By default, Interset suggests running Analytics once every 24 hours. It is, however, possible to increase the frequency of this execution depending on the analytics run time in your environment. We do this by calculating the complete run time of the Analytics applications within Spark (completion time of final application - start time of application 1), and modifying the cron task accordingly.
We recommend that there be a gap between executions of at least 100% of the Analytics run time in order to prevent a pile-up of executing jobs (see this article for more information). This means that if your Analytics execution takes 1 hour to complete, we would recommend it be scheduled to run no more often than every 2 hours.
To determine the run time of Analytics, perform the following steps:
- Open a web browser.
- Navigate to the Ambari console (e.g. http://ambarinode:8080).
- Click on "YARN" on the left-hand side of the screen.
- Under "Quick Links" select "Resource Manager UI". If you have multiple Resource Managers, select this from the "active" node.
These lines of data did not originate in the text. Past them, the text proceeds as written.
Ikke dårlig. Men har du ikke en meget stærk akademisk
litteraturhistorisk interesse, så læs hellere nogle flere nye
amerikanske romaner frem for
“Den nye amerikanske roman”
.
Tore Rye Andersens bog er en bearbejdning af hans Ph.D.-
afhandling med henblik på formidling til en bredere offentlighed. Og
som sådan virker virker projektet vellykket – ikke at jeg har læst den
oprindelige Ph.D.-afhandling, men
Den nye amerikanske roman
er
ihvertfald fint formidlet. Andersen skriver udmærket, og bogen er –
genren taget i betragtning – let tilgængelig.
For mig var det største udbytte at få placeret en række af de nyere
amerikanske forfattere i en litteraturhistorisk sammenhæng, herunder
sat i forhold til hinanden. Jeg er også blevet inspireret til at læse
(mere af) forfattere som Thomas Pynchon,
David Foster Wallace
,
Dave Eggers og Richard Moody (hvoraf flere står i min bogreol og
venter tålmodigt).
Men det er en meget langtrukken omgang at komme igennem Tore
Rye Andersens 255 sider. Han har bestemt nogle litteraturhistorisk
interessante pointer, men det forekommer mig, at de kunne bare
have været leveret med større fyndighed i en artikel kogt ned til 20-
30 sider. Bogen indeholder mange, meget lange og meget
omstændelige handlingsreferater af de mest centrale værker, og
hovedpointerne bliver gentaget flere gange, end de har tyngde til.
- Note the "FinishTime" of the most recent "PhoenixToElasticSearchJob: WORKING_DAYS" application (e.g. "Thu Aug 25 00:49:03 -0400 2016").
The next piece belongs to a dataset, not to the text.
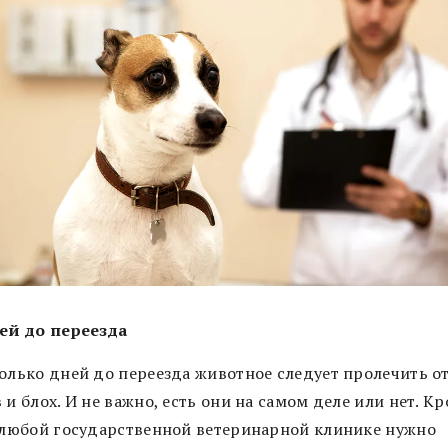
ней до переезда
колько дней до переезда животное следует пролечить о
 и блох. И не важно, есть они на самом деле или нет. К
в любой государственной ветеринарной клинике нужно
- Note the "StartTime" of the most recent "com.interset.analytics.aggregation.EntityMappingJob" application (e.g. "Thu Aug 25 00:00:00 -0400 2016").
- Calculate the difference between the StartTime of "com.interset.analytics.aggregation.EntityMappingJob" and the FinishTime of "PhoenixToElasticSearchJob: WORKING_DAYS" to determine the complete run time of the Analytics. In this example, this works out to 49 minutes and 3 seconds.
In the example outlined above, we would suggest that Analytics be scheduled for no more often than every 2 hours given the proximity to the 1 hour mark. Note that this run time is for example purposes, and may vary considerably based on your cluster's hardware, data volume, and data density.
To modify the execution times of Analytics, you will need to edit the crontab of the Spark user on the machine where Interset Analytics is installed. To do so, perform the following steps:
- Log in to the machine via SSH as root, or any user with sudo privileges.
- Chance user to the Spark user (e.g. sudo su - spark).
- Run crontab -e to edit the cron jobs.
- Modify the Analytics job accordingly, for example if Analytics were to run every two hours the entry would read as "0 0,2,4,6,8,10,12,14,16,18,20,22 * * * /opt/interset/analytics/bin/analytics.sh /opt/interset/analytics/conf/interset.conf"
- Commit the change and quit (note: crontab effectively uses vi as an editor, so exit normally (e.g. escape -> :wq).